Dans quel contexte est née l’envie d’écrire ce livre ?
J’ai grandi à Vence, sur la Côte d’Azur, j’ai fait des études de journalisme et j’ai commencé à travailler à Nice. C’est là-bas que j’ai rencontré Teresa Maffeis, co-autrice du livre, qui était un pivot de la lutte pour les droits humains. C’était un personnage iconoclaste qui n’était pas rattaché à une association ou à une ONG. Elle avait créé sa propre association, Association pour la Démocratie à Nice (AdN), à la suite de l’arrivée du Front National (aujourd’hui appelé « Rassemblement National ») au pouvoir. Je la rencontrais souvent sur le terrain des luttes. Ces sujets m’intéressaient particulièrement, d’autant plus que la région est politiquement marquée par la montée de l’extrême droite.
En 2012, je suis partie travailler deux ans à Paris et j’ai rejoint l’observatoire du Centre de rétention administrative (CRA) du Bois de Vincennes. Ces CRA sont souvent des zones de non-droit et de privation de liberté. C’est là que j’ai touché du doigt la manière dont la France traite les étrangers. À mon retour dans le Sud en 2015, j’ai eu envie de m’engager et j’ai recontacté Teresa. Depuis 2011 et l’arrivée des Tunisiens fuyant leur pays, la ville de Vintimille en Italie était devenue un mur infranchissable. Ça a donc d’abord été un engagement personnel.
Le projet du livre est venu instinctivement sur le terrain. La situation était la plupart du temps sous-médiatisée. La lumière était tournée vers Calais ou la Grèce alors qu’une histoire tragique s’écrivait à cette frontière – qui n’en a jamais été une d’ailleurs pour les azuréens. J’ai pris l’habitude de consigner ce qui se passait. Nous souhaitions également garder trace de la solidarité qui est née spontanément face à la détresse.
À lire le livre, on ressent effectivement qu’une page d’histoire s’écrit sous nos yeux. Comment la nécessité de témoigner s’est-elle imposée à vous à ce moment-là ?
Nous nous sommes dit : ce n’est pas possible de ne pas écrire. C’est notre histoire collective, c’est l’histoire de l’Europe. Il faudra la regarder en face. Nous devions garder une trace méticuleuse.
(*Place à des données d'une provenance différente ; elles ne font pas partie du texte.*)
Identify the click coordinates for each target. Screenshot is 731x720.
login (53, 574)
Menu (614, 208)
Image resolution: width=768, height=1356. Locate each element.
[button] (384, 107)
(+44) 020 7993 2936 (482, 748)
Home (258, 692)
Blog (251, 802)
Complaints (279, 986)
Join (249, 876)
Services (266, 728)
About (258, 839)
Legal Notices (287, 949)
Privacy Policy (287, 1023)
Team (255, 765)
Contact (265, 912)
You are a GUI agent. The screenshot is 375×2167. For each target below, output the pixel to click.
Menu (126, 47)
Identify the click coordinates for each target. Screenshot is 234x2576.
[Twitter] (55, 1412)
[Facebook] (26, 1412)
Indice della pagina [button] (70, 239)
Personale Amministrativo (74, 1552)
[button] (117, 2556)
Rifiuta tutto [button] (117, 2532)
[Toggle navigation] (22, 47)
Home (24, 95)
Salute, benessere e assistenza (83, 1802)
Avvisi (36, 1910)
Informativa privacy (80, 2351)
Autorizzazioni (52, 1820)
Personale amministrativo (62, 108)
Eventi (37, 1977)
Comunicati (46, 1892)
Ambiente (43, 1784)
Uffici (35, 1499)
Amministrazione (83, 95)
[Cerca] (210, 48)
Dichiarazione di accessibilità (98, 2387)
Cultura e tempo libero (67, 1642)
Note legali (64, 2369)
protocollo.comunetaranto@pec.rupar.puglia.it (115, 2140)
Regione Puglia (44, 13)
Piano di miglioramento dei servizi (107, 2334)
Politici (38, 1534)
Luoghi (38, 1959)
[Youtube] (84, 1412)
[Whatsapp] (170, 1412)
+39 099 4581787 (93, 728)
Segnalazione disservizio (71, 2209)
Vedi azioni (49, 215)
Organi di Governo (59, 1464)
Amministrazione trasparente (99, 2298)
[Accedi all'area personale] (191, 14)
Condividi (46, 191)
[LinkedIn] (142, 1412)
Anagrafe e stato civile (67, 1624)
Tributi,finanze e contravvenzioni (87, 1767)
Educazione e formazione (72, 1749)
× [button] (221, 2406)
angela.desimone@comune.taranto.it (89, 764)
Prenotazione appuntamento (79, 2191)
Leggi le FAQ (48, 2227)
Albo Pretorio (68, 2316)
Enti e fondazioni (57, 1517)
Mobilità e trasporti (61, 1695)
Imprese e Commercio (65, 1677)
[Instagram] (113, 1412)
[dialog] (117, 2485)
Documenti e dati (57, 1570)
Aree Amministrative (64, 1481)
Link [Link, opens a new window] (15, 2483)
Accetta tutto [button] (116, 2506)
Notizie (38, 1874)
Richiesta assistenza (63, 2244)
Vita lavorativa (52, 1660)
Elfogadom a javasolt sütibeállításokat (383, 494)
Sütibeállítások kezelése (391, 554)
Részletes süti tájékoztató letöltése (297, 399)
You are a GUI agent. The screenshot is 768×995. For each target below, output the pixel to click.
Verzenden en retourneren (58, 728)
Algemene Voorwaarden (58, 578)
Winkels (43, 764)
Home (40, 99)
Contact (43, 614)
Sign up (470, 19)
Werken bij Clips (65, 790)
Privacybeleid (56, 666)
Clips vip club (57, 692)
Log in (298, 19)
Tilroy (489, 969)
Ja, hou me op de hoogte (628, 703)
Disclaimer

Pendant cinq ans, nous avons donc collecté des faits, des témoignages, comme un journal de bord. Il fallait que ce livre puisse circuler dans les bibliothèques, qu’il soit publié afin que si des chercheurs par exemple souhaitent travailler sur cette période, tout cela reste consigné.
Le traitement réservé aux personnes en exil est l’une des plus grosses hontes de l’Europe. Nous voulions collecter des témoignages, des itinéraires et des histoires entre humains. Nous avions aussi la volonté de redonner leur humanité à ces gens qui sont traités comme de la statistique. Nous avons par exemple redonné des noms aux morts. Depuis 2015, 47 personnes sont mortes à cette frontière selon les faits connus et recensés.
Sur le camp des rochers, ce 27 Juin, une soirée de soutien réunit bénévoles français et italiens. Au menu : repas partagé et convivialité. Des gens qui ne sont jamais venus sur le camp y affluent, petits plats sous le bras. Des associations françaises et italiennes proposent aussi de la nourriture à prix libre pour financer le lieu autogéré. Ce soir-là, on aperçoit Menton, tout illuminée. Comme une promesse. Vers 21 heures, les premiers musiciens comment à jouer. Un des guitaristes frappe aussi des percussions du pied, sur un set composé de disques pour moulin à tomates. Dans ce fief d’humanité, la musique tient un rôle central pour relever les têtes et les corps.
Les Sentinelles, chroniques de la fraternité à Vintimille
Une honte européenne institutionnelle qui fait face, et c’est flagrant dans le livre, à une grande solidarité et à un élan d’humanité. Finalement, le livre n’est pas si triste et laisse transparaitre de beaux moments.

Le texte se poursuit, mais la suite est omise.